Côté logement, on ne se bousculait donc pas au portillon. Directeur de l’agence Hauts-de-France chez Nacarat, Sébastien Beurel se souvient des premières visites sur le site de Fives en compagnie d’une trentaine de collègues promoteurs. A l’arrivée, ils n’étaient… plus que deux. Deux – Nacarat et Nexity – à tenter le pari d’un écoquartier dans un faubourg populaire à la mauvaise réputation. « Ce n’est pas un quartier simple, mais il a un avantage : être très bien situé, à deux pas des gares lilloises » explique Sébastien Beurel, qui bon prince, rend aussi hommage à la qualité des aménagements publics « véritable tremplin pour la commercialisation des logements ». Pour convaincre les promoteurs – peu réputés pour leur esprit d’aventure – qu’ils peuvent s’endetter pour construire des logements (et accessoirement faire une plus-value au moment de les vendre), il faut leur prouver que le site fera bientôt très envie. Envie à ces fameux acheteurs à qui les banques consentent à prêter de l’argent : les jeunes couples de la classe moyenne en quête d’un premier achat, les déjà-propriétaires qui souhaitent des logements plus qualitatifs (ou plus pratiques) et bien sûr, les investisseurs immobiliers. Pour Fives-Cail, il fallait donc démontrer que derrière les murs de cette enclave industrielle délaissée, au cœur d’un quartier populaire périphérique, se cachait… une future « place to be » ! 

 

Le quartier de Fives Cail en chiffres :

• 25 hectares dont 17 hectares de friches industrielles

• ZAC de 22 hectares créée en 2010

• 160 000 m2 de surface de plancher

• La MEL a acheté l’emprise industrielle en 2008 au groupe Fives pour 9,5 millions d’euros. Elle le cède ensuite à la Soreli en 2013. La concession d’aménagement dure jusque fin 2023

 

FAIRE VIVRE UN SITE… INHABITÉplan-fives-cail-lille-la-chronique-du-btp-usine-projet-chantier

Première étape en septembre 2016. La Ville de Lille et la Région inaugurent le lycée hôtelier et un gymnase dans les halles transformées de l’ancienne usine.
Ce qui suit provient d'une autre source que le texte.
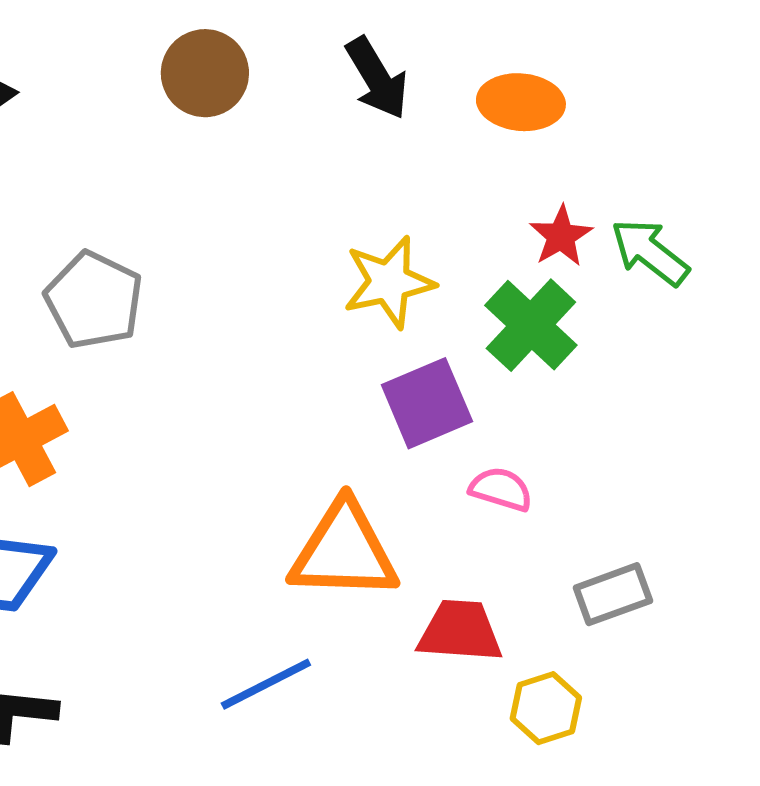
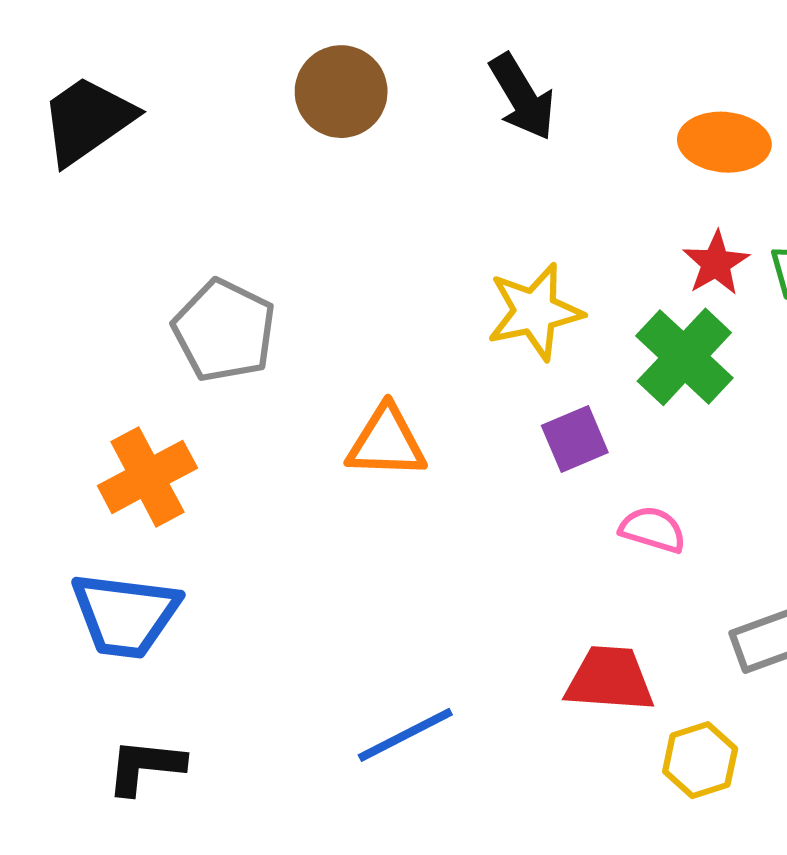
orange ellipse: (521, 102) -> (724, 142), moved
purple square: (427, 403) -> (575, 439), size x0.7
orange triangle: (344, 551) -> (386, 442), moved, size x0.7

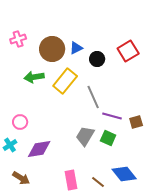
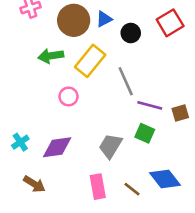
pink circle: (20, 122) -> (69, 96), moved
gray trapezoid: (85, 136) -> (110, 146), moved

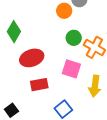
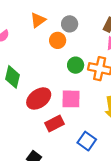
pink square: (71, 69) -> (71, 99), moved

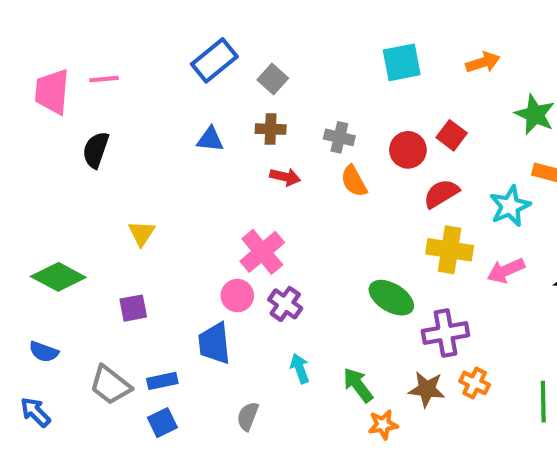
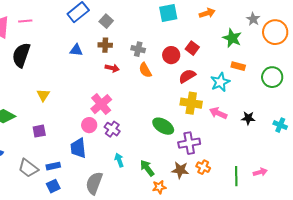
black semicircle: (96, 150) -> (21, 55), size x1.4
pink arrow: (506, 271) -> (218, 113), turned 48
gray semicircle: (248, 416) -> (94, 183), size x1.6

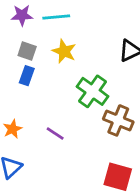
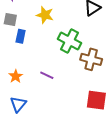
gray square: (27, 51) -> (10, 19), moved

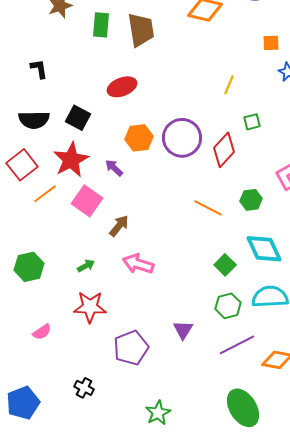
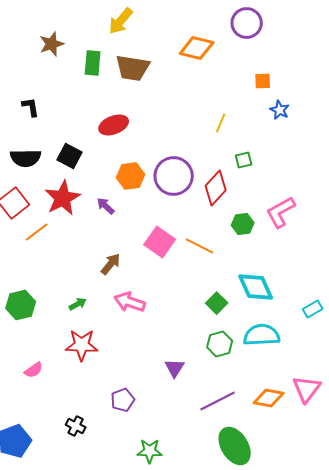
brown trapezoid: (141, 30) -> (133, 68), turned 108
green hexagon: (251, 200) -> (243, 224), moved
pink square: (87, 201) -> (160, 242), moved
purple line: (237, 345) -> (218, 401), moved
purple pentagon: (131, 348) -> (123, 400), moved, size x0.7
green star: (158, 413) -> (150, 451), turned 30

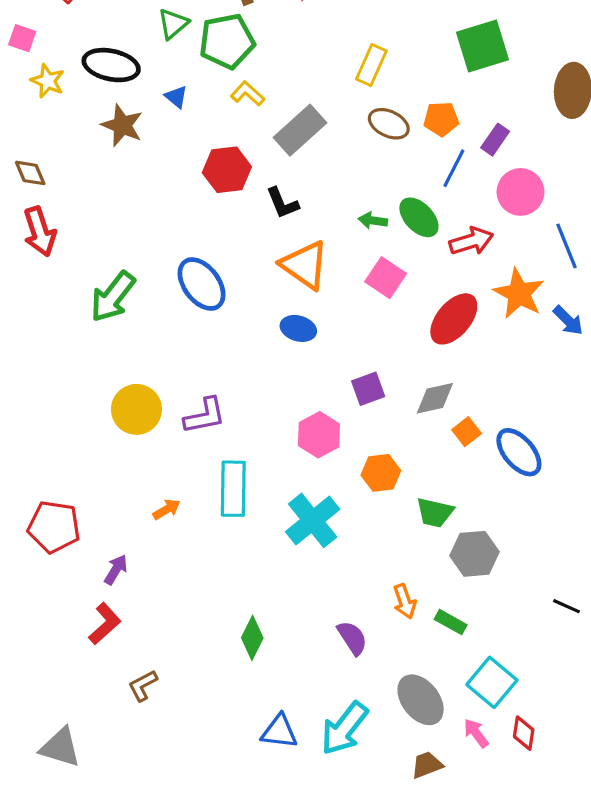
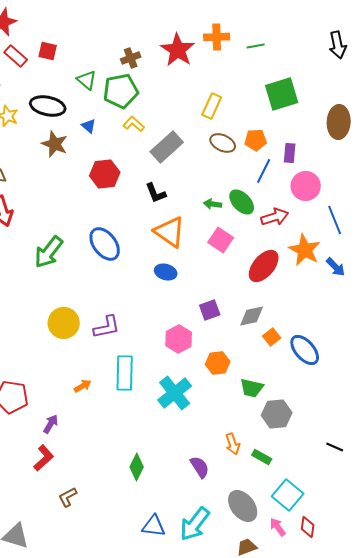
green triangle: (173, 24) -> (87, 80), turned -40
purple rectangle: (495, 140) -> (290, 153), turned -30
red hexagon: (227, 170) -> (105, 174), moved

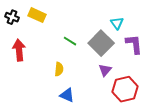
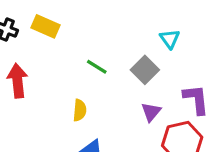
gray square: (101, 43) -> (145, 70), size x0.7
purple L-shape: (134, 44) -> (196, 99), moved

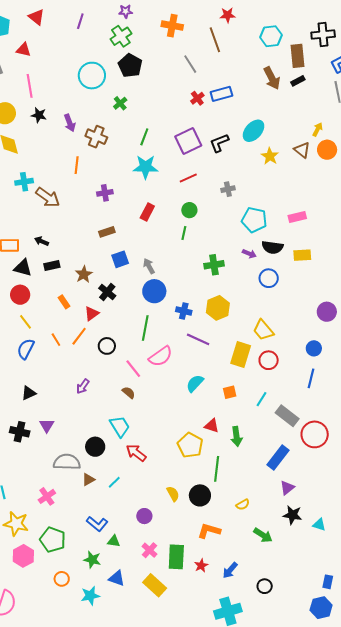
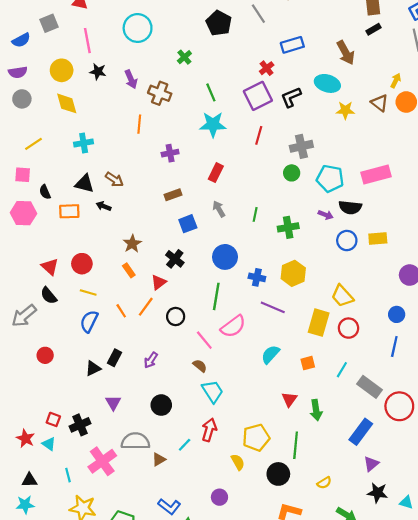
black pentagon: (130, 65) -> (219, 23), moved
cyan circle: (92, 76) -> (138, 28), moved
brown arrow: (272, 78) -> (346, 53), moved
red cross: (197, 98) -> (267, 68), moved
cyan ellipse: (254, 131) -> (327, 83), turned 65
green line: (144, 137) -> (211, 92), turned -42
yellow star: (270, 156) -> (345, 110), turned -30
red line: (188, 178) -> (259, 135), turned -48
gray cross: (228, 189) -> (301, 146), size x1.5
brown arrow: (48, 197) -> (114, 180), moved, size x0.7
green circle: (189, 210) -> (292, 173), moved
pink rectangle: (297, 217) -> (376, 174), size x1.5
green line: (184, 233) -> (255, 214), moved
yellow rectangle: (302, 255) -> (378, 239), moved
black rectangle: (52, 266) -> (115, 358), moved, turned -49
gray arrow: (149, 266) -> (219, 209), moved
black triangle: (23, 268) -> (84, 184), moved
brown star: (84, 274) -> (132, 244), moved
yellow line: (25, 322) -> (88, 293), turned -35
cyan trapezoid: (120, 426) -> (213, 391), moved
red triangle: (212, 426) -> (289, 399), turned 49
black cross: (20, 432) -> (80, 425), moved, turned -36
yellow pentagon: (190, 445) -> (256, 438), moved, turned 30
black circle: (95, 447) -> (161, 405), moved
red arrow: (136, 453) -> (209, 430), turned 70
cyan line: (114, 482) -> (185, 445), moved
yellow semicircle: (173, 494) -> (238, 462), moved
pink cross: (47, 496) -> (102, 461), moved, size x1.5

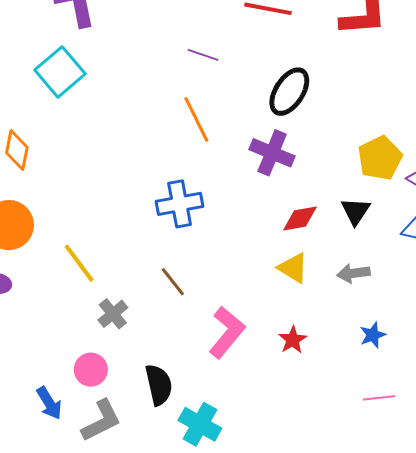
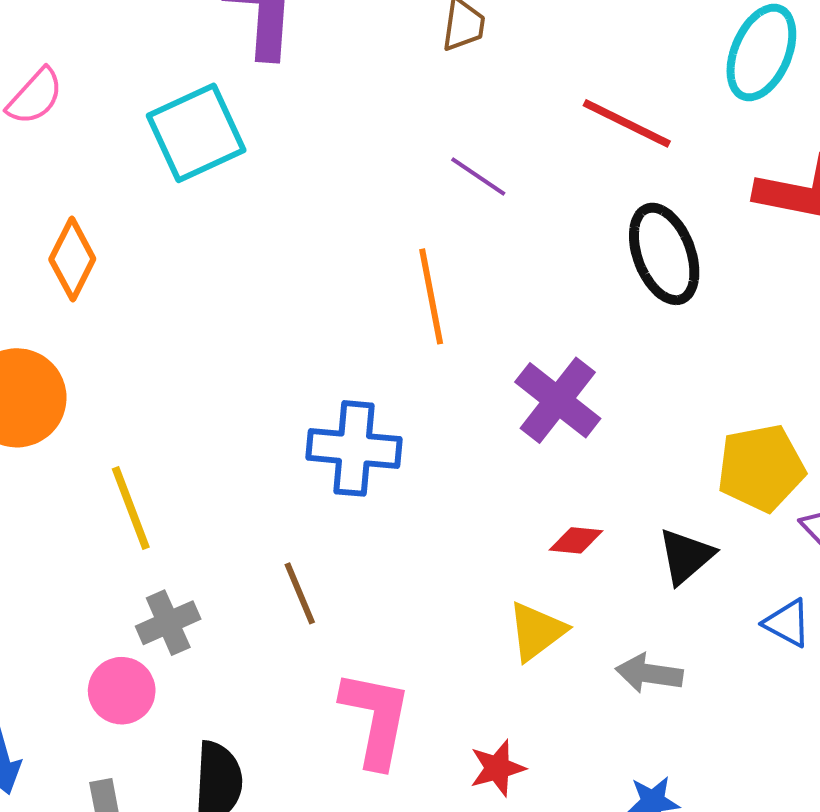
black ellipse: (289, 92) -> (664, 254), moved, turned -69
red diamond: (300, 218) -> (576, 540), size x0.7
yellow triangle: (293, 268) -> (537, 631), turned 36
pink L-shape: (227, 332) -> (376, 719), turned -44
pink circle: (91, 370) -> (122, 691), moved

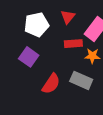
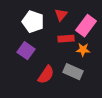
white pentagon: (37, 25) -> (33, 22), turned 30

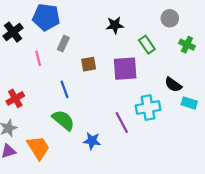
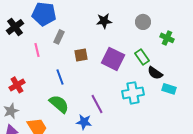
gray circle: (170, 18) -> (143, 22), moved
green rectangle: (147, 45) -> (142, 57), moved
purple square: (125, 69) -> (113, 59), turned 30
purple line: (122, 122) -> (97, 104), moved

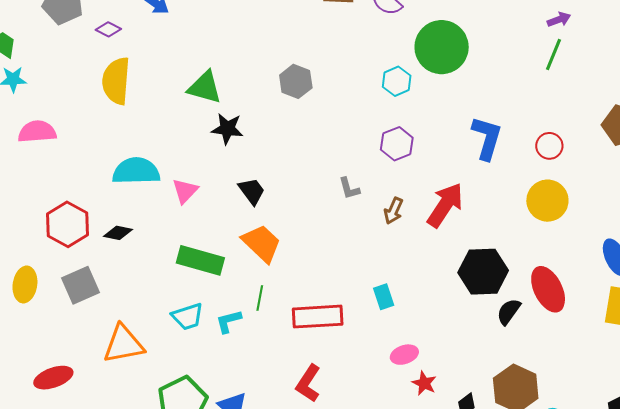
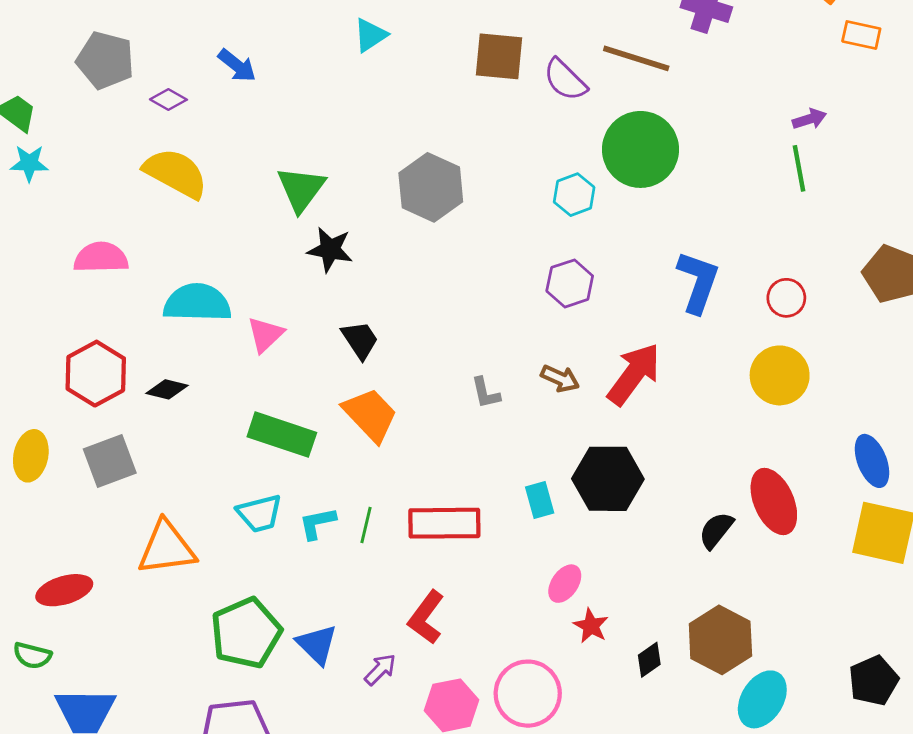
green line: (553, 55) -> (799, 168), turned -36
yellow semicircle: (116, 81) -> (176, 173), turned 111
gray hexagon: (296, 81) -> (431, 187), size x1.4
green triangle: (205, 87) -> (301, 189), turned 48
pink semicircle: (37, 132) -> (101, 258), moved
gray L-shape: (349, 188) -> (486, 393), moved
brown arrow: (393, 211) -> (560, 378), turned -92
black hexagon: (483, 272) -> (608, 479), moved
green line: (260, 298) -> (366, 525), moved
pink ellipse: (404, 355) -> (565, 584), turned -40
Les 800 apprentis, puis les riverains, s’approprient les lieux et empruntent la nouvelle rue qui relie Fives-Cail au métro Marbrerie. Car, bien avant les premiers logements, on attaque la voirie. « Planter un décor, c’est un signe de bonne foi. Ça montre que l’on est déterminés à aller au bout du projet. Ça rassure les promoteurs, comme les habitants » décrypte Isabelle Slots. Sans lésiner sur les moyens. A l’image du cours Jean-François Cail, colonne vertébrale du futur ensemble, rambla piétonne de 400 mètres de long pour 30 mètres de large. Si belle qu’on hésite à marcher sur ces pavés d’origine (en grès d’Artois et en porphyre) descellés un à un, sciés en largeur pour le confort de la marche et reposés à la main. Avec les rails de l’usine en arabesque. A l’été 2018, le lieu devient furieusement tendance. La Friche Gourmande, un bar à ciel ouvert, investit une partie de l’ancienne usine. Les habitants de Fives écarquillent les yeux en voyant débarquer hipsters et bobos du centre-ville, venus boire une bière et grignoter spécialités mexicaines et galettes bretonnes entre deux palettes, dans un paysage industriel de brique et de poteaux rivetés. Le lieu préfigure les Halles Gourmandes : un « complexe » culinaire qui rassemblera en 2020 une cuisine commune pour les habitants, une cuisine professionnelle pour les restaurateurs et une dizaine de « baraques » gastronomiques. Le café citoyen et la biocoop du Tiers-Lieu doivent emménager en 2021. L’installation d’une brasserie est à l’étude. « Petit à petit, on a réussi à créer la destination. Des gens extérieurs au quartier se disent, « tiens à Fives, un truc est en train de se passer » se félicite Guillaume Cardey, chargé de communication à la Soreli. Sous une des halles, un emplacement est même pré-réservé pour que la très chic maison Meert installe ses ateliers de production actuellement situés au-dessus de leur boutique du Vieux-Lille. Les gaufres Meert fabriquées à Fives ! Renversant renversement d’image.